EXERCISE REQUIREMENTS:
Any image in the records is to be skipped; everything else should be reproduced exactly.

+++ EXERCISE DATA

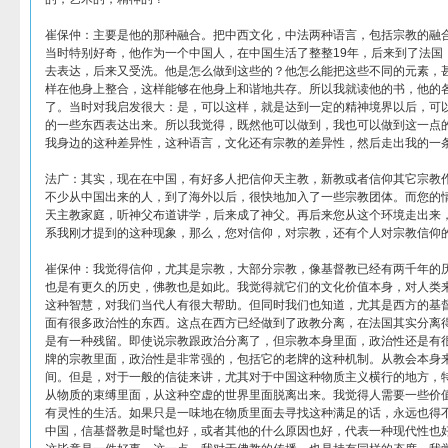
崔保仲：主要是他的那种融合。把中西文化，中法两种语言，包括宗教的融
当时特别好奇，他作为一个中国人，在中国生活了整整19年，后来到了法国
去表达，后来又受洗。他是怎么做到这些的？他怎么能把这些不同的元素，
样在他身上整合，这样能够在他身上和谐地共存。所以我就读他的书，他的
了。当时对我启发很大：是，可以这样，就是达到一定的精神境界以后，可
的一些东西表达出来。所以我觉得，既然他可以做到，我也可以做到这一点
我身边的这种差异性，这种语言，文化还有宗教的差异性，然后走出我的一
法广：其实，现在在中国，有好多人把信仰天主教，新教或者信仰其它宗教
不少从中国出来的人，到了海外以后，很快地加入了一些宗教团体。而您的
天主教家庭，听神父布道讲学，后来成了神父。再后来您从这个环境走出来
系我刚才提到的这种现象，那么，您对信仰，对宗教，还有个人对宗教信仰
崔保仲：我觉得信仰，尤其是宗教，大部分宗教，像基督教已经有两千年的
也是有更久的历史，佛教也是如此。我觉得就它们的文化价值本身，对人类
这种智慧，对我们当代人有很大帮助。但同时我们也知道，尤其是西方的基
面有很多政治性的东西。这点在西方已经做到了政教分离，在法国其实分离
是有一种残留。即使说宗教跟政治分离了，但宗教本身里面，政治性还是有
牌的宗教里面，政治性是非常强的，包括它的老牌的这种机制。从教会本身
间。但是，对于一般的信徒来讲，尤其对于中国这种物质主义横行的地方，
从物质的束缚里面，从这种空虚的世界里面脱离出来。我觉得人需要一些价
有灵性的生活。如果只是一味地在物质里面去寻找这种满足的话，永远也得
中国，信基督教是时髦也好，或者其他的什么原因也好，代表一种现代性也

++++++

EXERCISE ANSWER:
崔保仲：主要是他的那种融合。把中西文化，中法两种语言，包括宗教的融
当时特别好奇，他作为一个中国人，在中国生活了整整19年，后来到了法国
去表达，后来又受洗。他是怎么做到这些的？他怎么能把这些不同的元素，
样在他身上整合，这样能够在他身上和谐地共存。所以我就读他的书，他的
了。当时对我启发很大：是，可以这样，就是达到一定的精神境界以后，可
的一些东西表达出来。所以我觉得，既然他可以做到，我也可以做到这一点
我身边的这种差异性，这种语言，文化还有宗教的差异性，然后走出我的一
法广：其实，现在在中国，有好多人把信仰天主教，新教或者信仰其它宗教
不少从中国出来的人，到了海外以后，很快地加入了一些宗教团体。而您的
天主教家庭，听神父布道讲学，后来成了神父。再后来您从这个环境走出来
系我刚才提到的这种现象，那么，您对信仰，对宗教，还有个人对宗教信仰
崔保仲：我觉得信仰，尤其是宗教，大部分宗教，像基督教已经有两千年的
也是有更久的历史，佛教也是如此。我觉得就它们的文化价值本身，对人类
这种智慧，对我们当代人有很大帮助。但同时我们也知道，尤其是西方的基
面有很多政治性的东西。这点在西方已经做到了政教分离，在法国其实分离
是有一种残留。即使说宗教跟政治分离了，但宗教本身里面，政治性还是有
牌的宗教里面，政治性是非常强的，包括它的老牌的这种机制。从教会本身
间。但是，对于一般的信徒来讲，尤其对于中国这种物质主义横行的地方，
从物质的束缚里面，从这种空虚的世界里面脱离出来。我觉得人需要一些价
有灵性的生活。如果只是一味地在物质里面去寻找这种满足的话，永远也得
中国，信基督教是时髦也好，或者其他的什么原因也好，代表一种现代性也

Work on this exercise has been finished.